Utah lawmakers made lethal injection the default method of execution in 2004, but inmates condemned before then can still choose the firing squad. That's what Gardner did in April, politely telling a judge, "I would like the firing squad, please." Neither he nor his attorneys have said why.
An e-mail sent to Gardner's attorney, Andrew Parnes, was not immediately returned Tuesday.
In court papers and before justices last week, Parnes had argued that Gardner had not been treated fairly because mitigating evidence about his dysfunctional family, early childhood drug use and physical and sexual abuse were not heard by the state courts.

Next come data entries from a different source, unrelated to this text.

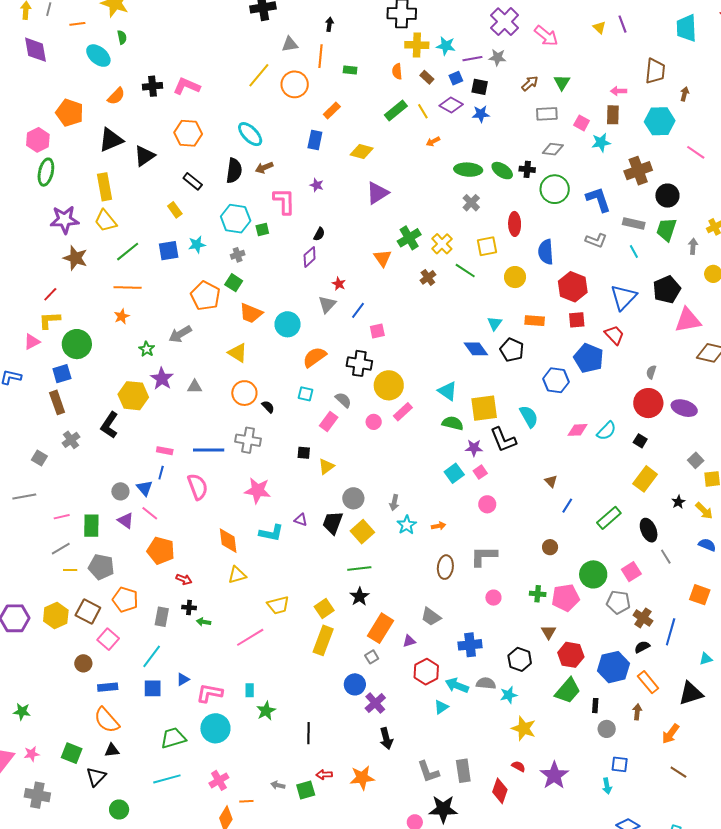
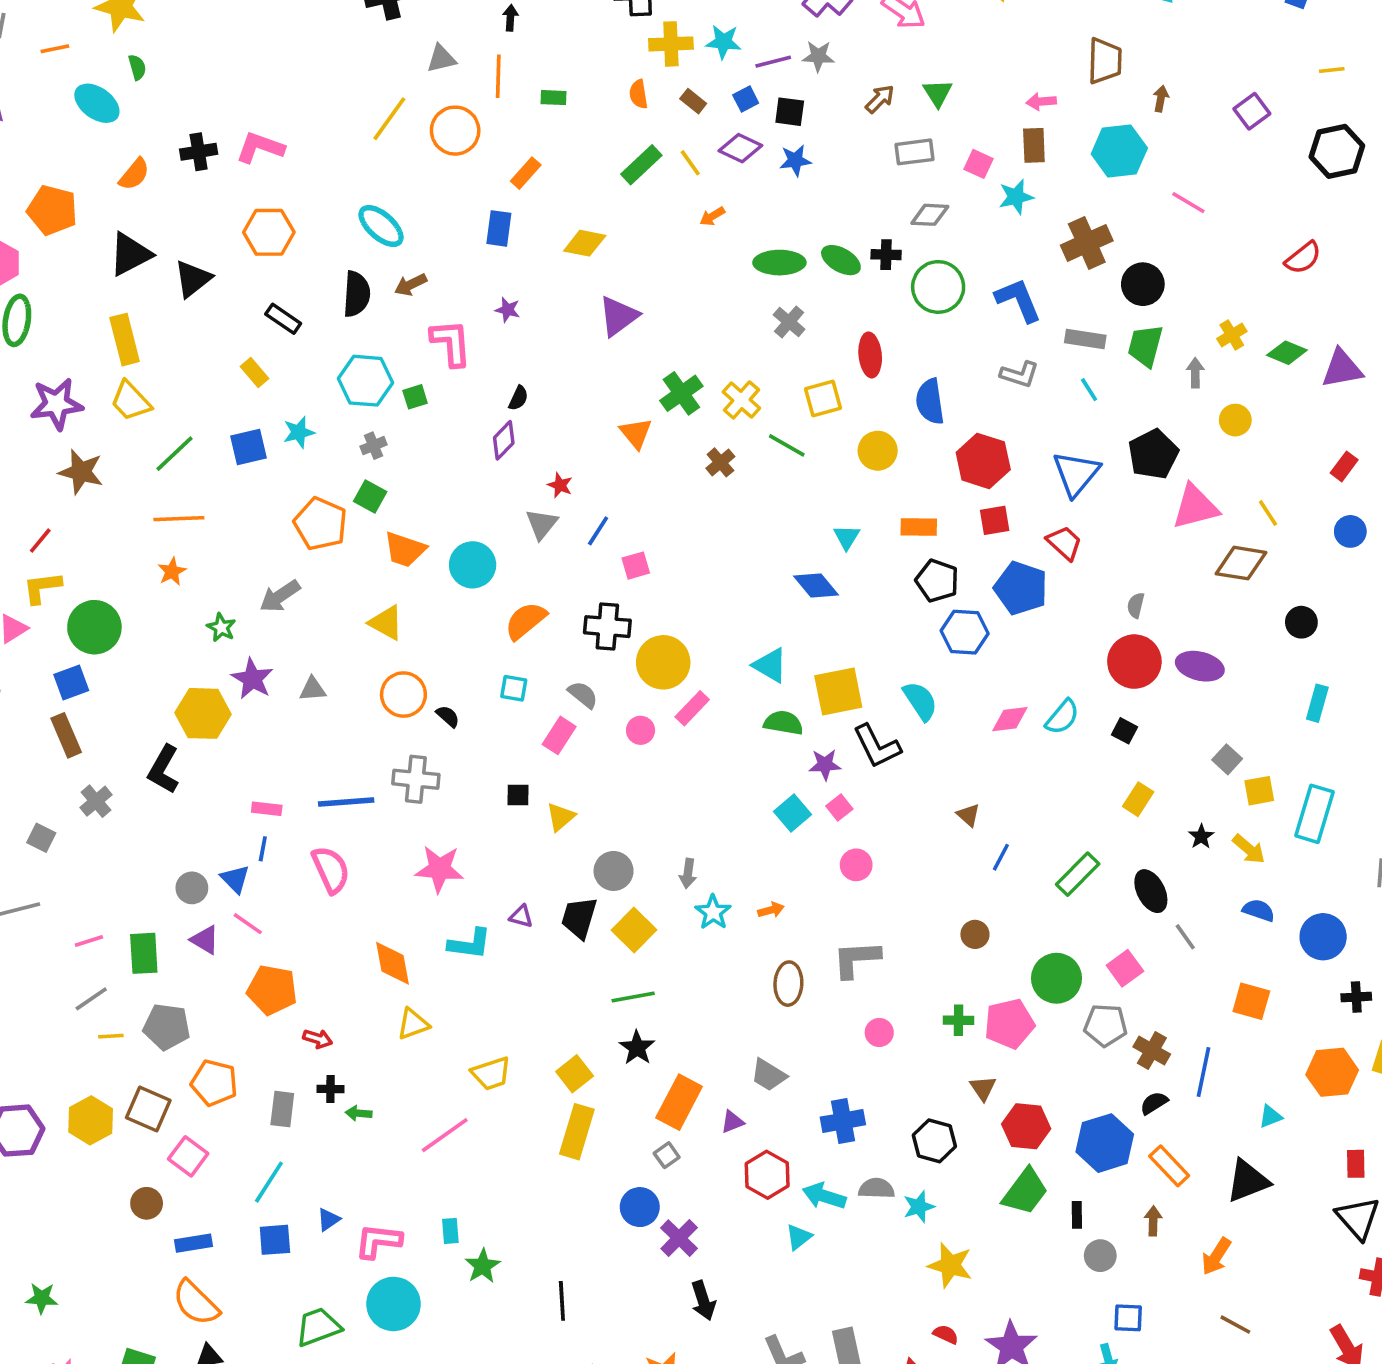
black pentagon: (512, 350) -> (937, 581), moved
yellow rectangle: (645, 479) -> (1138, 799), size x0.7

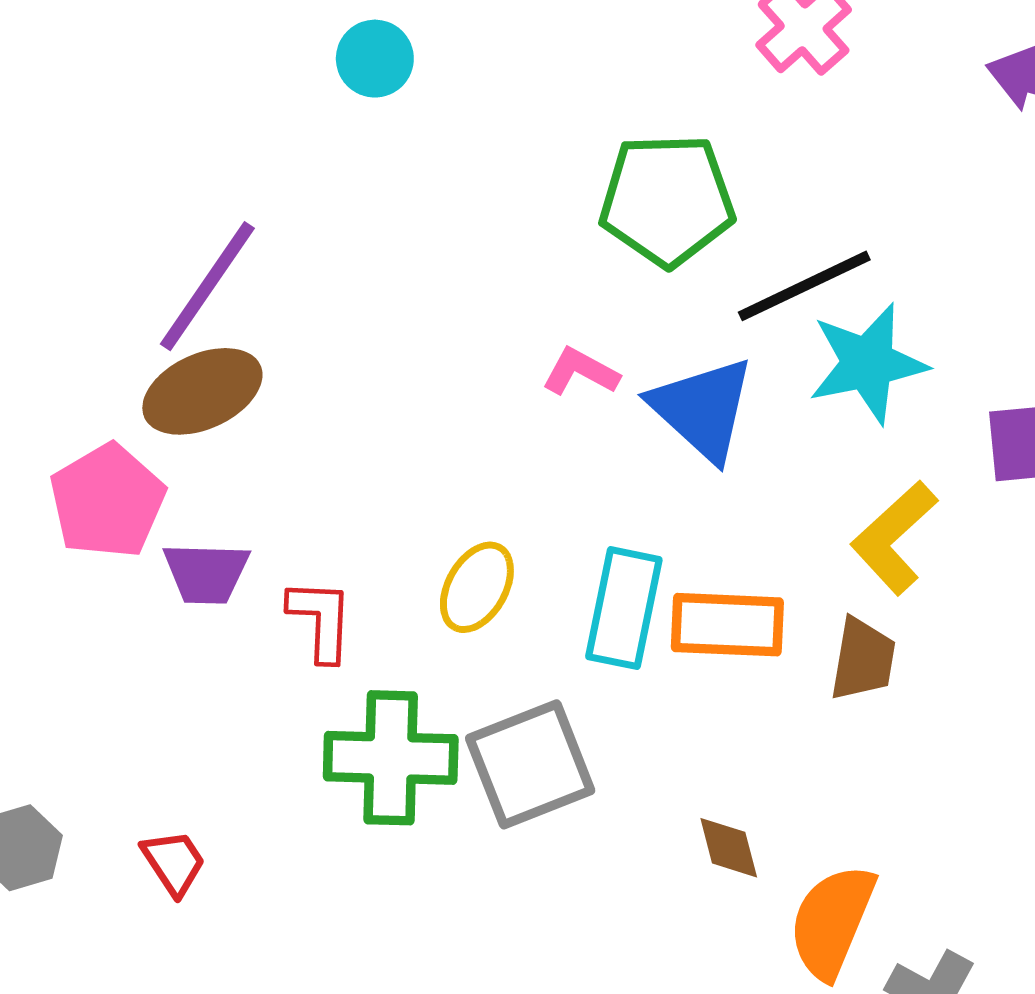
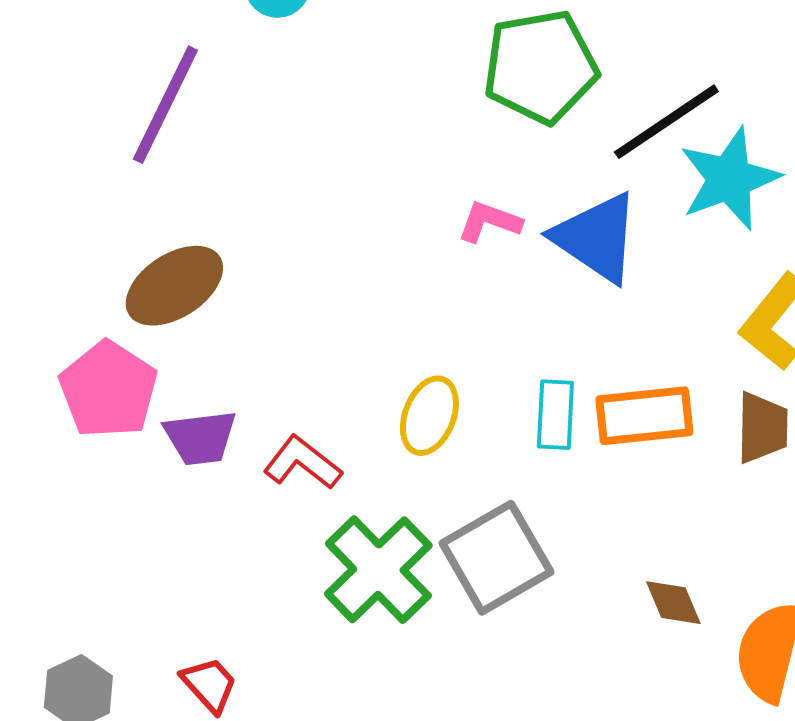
purple line: (207, 286) -> (165, 105), moved
cyan rectangle: (624, 608) -> (555, 415), size x0.7
red L-shape: (321, 620) -> (302, 463), turned -46
green cross: (391, 758) -> (378, 570), turned -37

Such evidence, which had been developed for Gardner's federal appeal, could have persuaded a jury to impose a life sentence, not death, Parnes said. He said Gardner is the only one of Utah's 10 death row inmates not to be afforded state funds for post-conviction relief. Such monies were unavailable at the time of Gardner's first appeal.
Gardner wanted the court to either vacate his death sentence and send the case back to a state court for a new sentencing hearing or commute his sentence to life in prison without parole.
But justices agreed with state prosecutors -- and upheld a state judge's ruling -- that Gardner's claims that he had lacked resources and was inadequately represented by attorneys during previous appeals should have been raised following rulings issued in the late 1990s.
"We are obviously pleased that the court recognized that Gardner could have brought these claims far earlier," Utah Assistant Attorney General Thomas Brunker said Tuesday. "This well-reasoned opinion should be all but the very last step to bring that 25 years of review to an end."